Getting to Yes: Negotiating Agreement Without Giving In

Crucial Conversations: Tools for Talking When Stakes are High

Getting Past No

Crucial Confrontations

Beyond Reason: Using Emotions as You Negotiate

Product Reviews:
  Dragged a little, but overall good content! ( kona211 )
I think the book would have probably suited me a little better because the CD seemed to drag a little here and there, but overall the content was great!
  read it 
I had to fire someone. I read this book. It made having the conversation easier and more civil.
  Amazing insight into Human Communications 
This book offers incredibly helpful information about dealing with those conversations we all dread having--the ones that are typically the most important and potentially life-altering. The authors were part of the Harvard Negotiation Project(and helped with the Iran Hostage Crisis, among other major negotiations). I found this to be the most helpful, insightful, and cogent presentation of how we screw up the very conversations in which we want to be at our best--and how to overcome our tendency to be operating from our reptilian brain during our body's physiological "fight or flight" response to stress. This hit home for me in so many areas. I have a degree in psychology (with an emphasis on neuropsych),and an MBA, and over 25 years professional sales experience. I have been through many communications trainings, and I have read most of the books of this ilk out there, including Getting to Yes and Crucial Conversations, which are both excellent books as well. I highly recommend this book.
  Difficult to tell . . .  
In Difficult Conversations, the authors Stone, Patton and Heen set out to de-mystify the problems we get into in our daily conversations.

I found this book both enlightening and difficult. Enlightening because of the simple concepts and principles one should adopt when handling difficult conversations. For example, classifying all conversations into:
* The "What Happened ?" Conversation
* The Feelings Conversation
* The Identity Conversation

All of these made sense and will be very useful for me from now on. There were also plenty of examples to illustrate. And that's where I found this book difficult. For me, there were too many examples and sub sections of sub sections - I had to go back a number of times to make the various connections.
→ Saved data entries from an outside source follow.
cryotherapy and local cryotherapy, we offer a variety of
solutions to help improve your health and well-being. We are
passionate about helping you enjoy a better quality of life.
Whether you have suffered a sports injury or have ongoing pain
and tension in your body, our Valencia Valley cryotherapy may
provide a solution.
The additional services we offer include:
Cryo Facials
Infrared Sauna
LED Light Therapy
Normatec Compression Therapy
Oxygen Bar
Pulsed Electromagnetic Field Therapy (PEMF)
Having said that, conversations are a difficult topic to write about. Once a spoken sentence is put onto a page, it can be interpreted in a number of ways. I would have liked to have seen more "big picture" frameworks and diagrams to keep me on track and connected to the author's current point or topic.

Recommended for serious students of communication.

Bob Selden, author What To Do When You Become The Boss: How new managers become successful managers
  Amazing book ( ksink14 )
This book is well written, easy to read, and full of very good, "real life" examples. Many of the concepts presented seem like common sense... yet at the same time they generate "ah ha" moments. Personally, I think this book could be life altering if put into practice- both professionally and personally.